ADDIS ABABA, Ethiopia
Clad in all-white traditional Ethiopian dress, thousands of Ethiopian Orthodox Christians Wednesday beat drums and sang religious songs to celebrate Epiphany in the capital Addis Ababa.
Inscribed by UNESCO in 2019 as one of the world’s highly valued intangible cultural heritage, Ethiopia’s commemoration of the baptism of Jesus is a two-day religious and cultural extravaganza that began on Monday afternoon and was marked throughout the country.
Orthodox Christians, who constitute 43% of Ethiopia's estimated 120 million population, accompanied the priests who carried the Holy Tablets (replicas of the Ark of Covenant) of the city’s 80 churches to designated public spaces in various parts of the capital.
However, Wednesday’s main celebration took place at the city’s open-air Jan Meda sports venue under heavy police presence.
A notable absentee at this year’s celebration is the Patriarch of Ethiopian Orthodox Church (EOC) Abune Mathias who fell ill.

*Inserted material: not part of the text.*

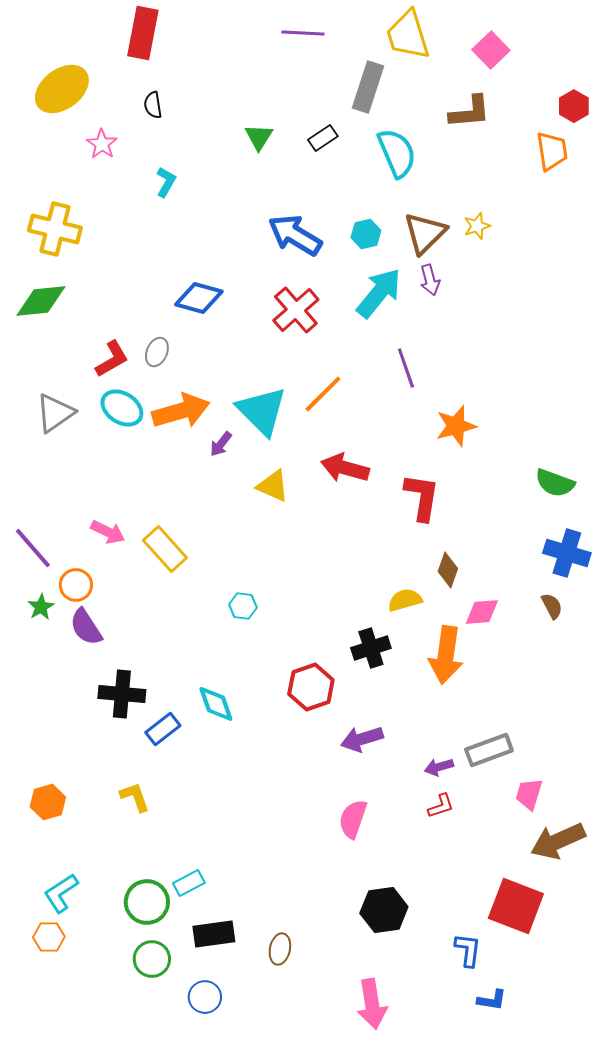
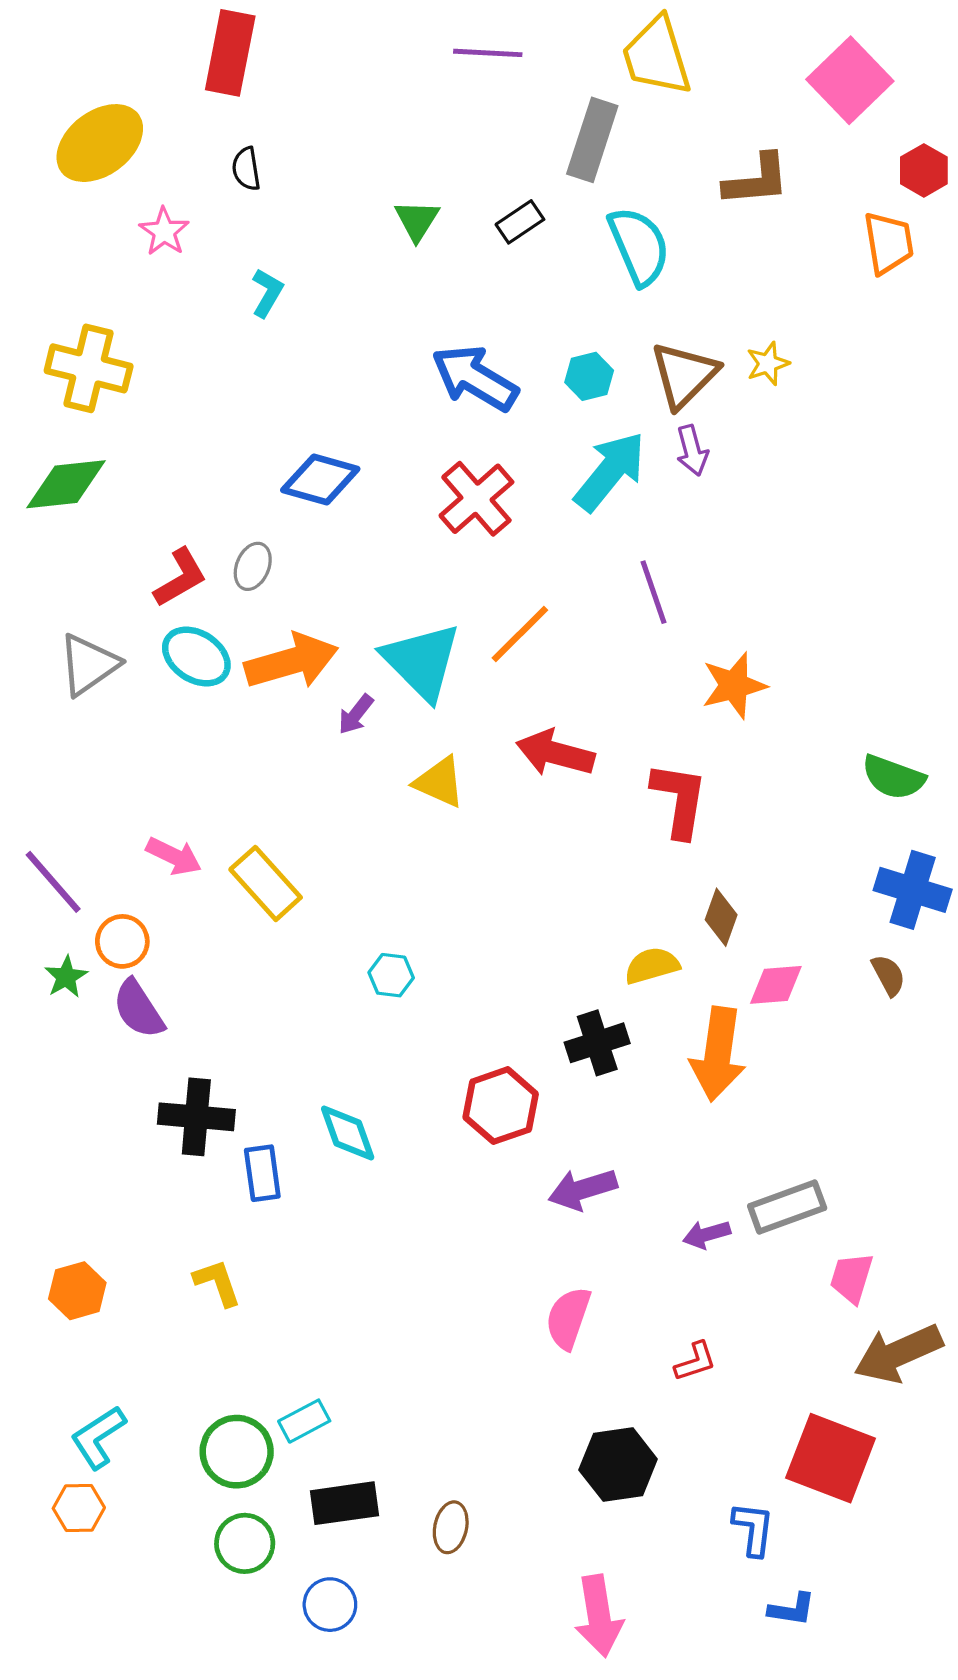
pink square: (491, 50) -> (850, 80), moved, size x1.4
blue rectangle: (163, 729) -> (262, 1173), turned -60
red L-shape: (441, 806) -> (695, 1362), moved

The priests sprinkled the holy water on the participants.
Bishop Melke Tsadik said that Epiphany is an embodiment of a belief and a culture of unity and togetherness.
“We shall maintain the originality of the celebration and peace and unity of Ethiopia,” he added.
Ayele Neguse, who participated in the celebration, told Anadolu Agency that this year’s colorful commemoration of the baptism of Jesus will help elevate our spirits depressed by the war.
“We pray for peace and unity of the church,” he noted.
The Epiphany day marks the beginning of Orthodox Christmas celebrations, later than Dec. 25 – the date for many other Christians – due to different traditional calendars. It is one of the Orthodox Church’s most important holidays, commemorating Jesus’ baptism in the River Jordan.